Por último, recojo para terminar otro efecto de la fidelidad con la apertura del cielo, la creación de una relación con la alteridad, no sé si novedosa o simplemente apropiada, que redefine el concepto de amistad y de comunidad. Dejará de ello dos libros mayores, La amistad y La comunidad inconfesable. No entraré en ello porque el tema es muy amplio, tan solo destacar la manera de darle la vuelta por completo a la soledad infantil inicial. Siendo fiel a la noche Blanchot deriva hacia una escritura en comunidad, tejiendo, como veremos, un lazo realmente extraordinario. Leeré tan solo dos pequeños fragmentos de la paradójica intimidad en la distancia, la presencia en la ausencia. Después de Levinas y de Bataille será Dionys Mascolo el tercer gran amigo de Blanchot. En realidad, decir Mascolo es decir el grupo de la calle Saint Benoît, el grupo que se juntaba en casa de Marguerite Duras, Robert Antelme, el autor de La especie humana, Louis-René des Fôrets, etc.

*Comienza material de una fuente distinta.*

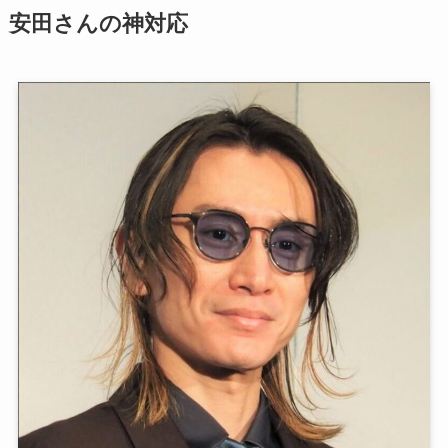
安田さんの神対応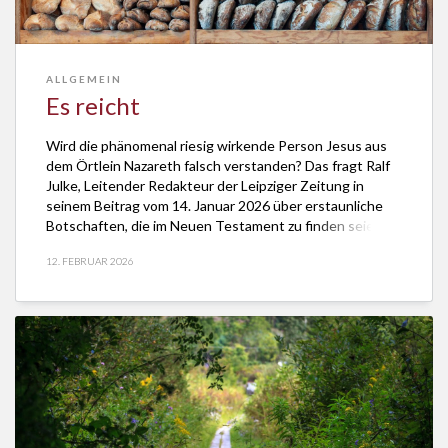
ALLGEMEIN
Es reicht
Wird die phänomenal riesig wirkende Person Jesus aus
dem Örtlein Nazareth falsch verstanden? Das fragt Ralf
Julke, Leitender Redakteur der Leipziger Zeitung in
seinem Beitrag vom 14. Januar 2026 über erstaunliche
Botschaften, die im Neuen Testament zu finden seien.
Inspiriert sind seine Überlegungen zu dem, was reicht
12. FEBRUAR 2026
und den Reichtum eines Menschen ausmacht, von Georg
[…]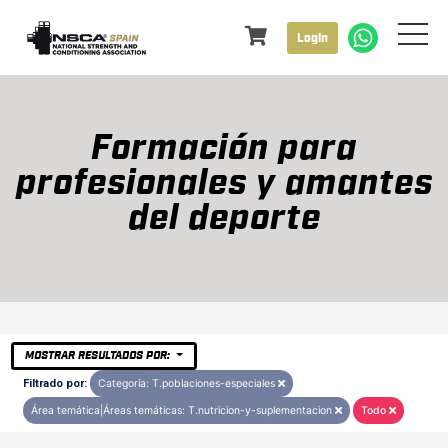
Login
Formación para
profesionales y amantes
del deporte
MOSTRAR RESULTADOS POR:
Filtrado por:
Categoría: T.poblaciones-especiales
Área temática|Áreas temáticas: T.nutricion-y-suplementacion
Todo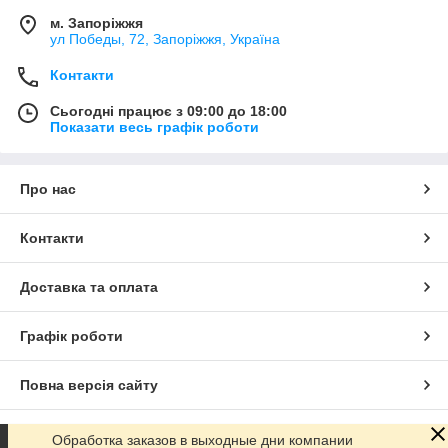
м. Запоріжжя
ул Победы, 72, Запоріжжя, Україна
Контакти
Сьогодні працює з 09:00 до 18:00
Показати весь графік роботи
Про нас
Контакти
Доставка та оплата
Графік роботи
Повна версія сайту
Сайт створено на маркетплейсі
Prom.ua
Обработка заказов в выходные дни компании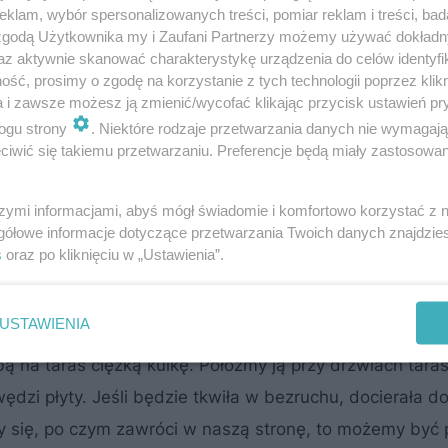
klam, wybór spersonalizowanych treści, pomiar reklam i treści, bad
 zgodą Użytkownika my i Zaufani Partnerzy możemy używać dokład
az aktywnie skanować charakterystykę urządzenia do celów identyfi
ść, prosimy o zgodę na korzystanie z tych technologii poprzez klikn
a i zawsze możesz ją zmienić/wycofać klikając przycisk ustawień pr
ogu strony
. Niektóre rodzaje przetwarzania danych nie wymagaj
iwić się takiemu przetwarzaniu. Preferencje będą miały zastosowanie
szymi informacjami, abyś mógł świadomie i komfortowo korzystać z
gółowe informacje dotyczące przetwarzania Twoich danych znajdzi
s
oraz po kliknięciu w „Ustawienia”.
ką
USTAWIENIA
ą na taras ciężką kulkę. Połóżmy ją przy drzwiach tara
wędzi płyty. Jeśli będzie tkwiła w bezruchu, docierała 
zy się, po czym zawróci w naszą stronę, to możemy być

A finales de 1969 le escribe Dionys Mascolo a Blanchot:

“Siento que es preciso que le diga, faltando al pudor que tan bien sabe usted imponer a todo lo que le afecta, y a pesar de toda la pobreza de las palabras que se presentan, lo a menudo que me ha atrapado el sentimiento de la suerte extraordinaria que era ser su amigo, hasta qué punto, con sólo eso, no estaba ya permitido quejarse; y no bastaría con decir que usted constantemente nos ha ayudado a vivir: lo maravilloso, que se añade a ello, es que nunca nos ha ayudado tranquilizando, al contrario. Se lo decía así a Robert hace algunos días. Compartir con usted el desamparo es una dicha. Ir al fracaso, si es con usted, no es fracasar. Algunas veces he pensado que de acuerdo con usted no debería ser difícil morir. Observe que me vería arrastrado a decir algo de lo desconocido que puede haber en la amistad misma, o lo que hay en ella que es más fuerte que ella. Perdón.”

Blanchot le responde:

“Recibo su carta pensando que soy yo quien se la envía, a usted, a Robert”, y pasa a continuación a recordar que la palabra amistad fue Bataille quien se la dio. Y, añadimos nosotros, Blanchot se la devolvió en forma de libro tras la muerte de Bataille, entrando así en verdadera comunicación, la de la escritura.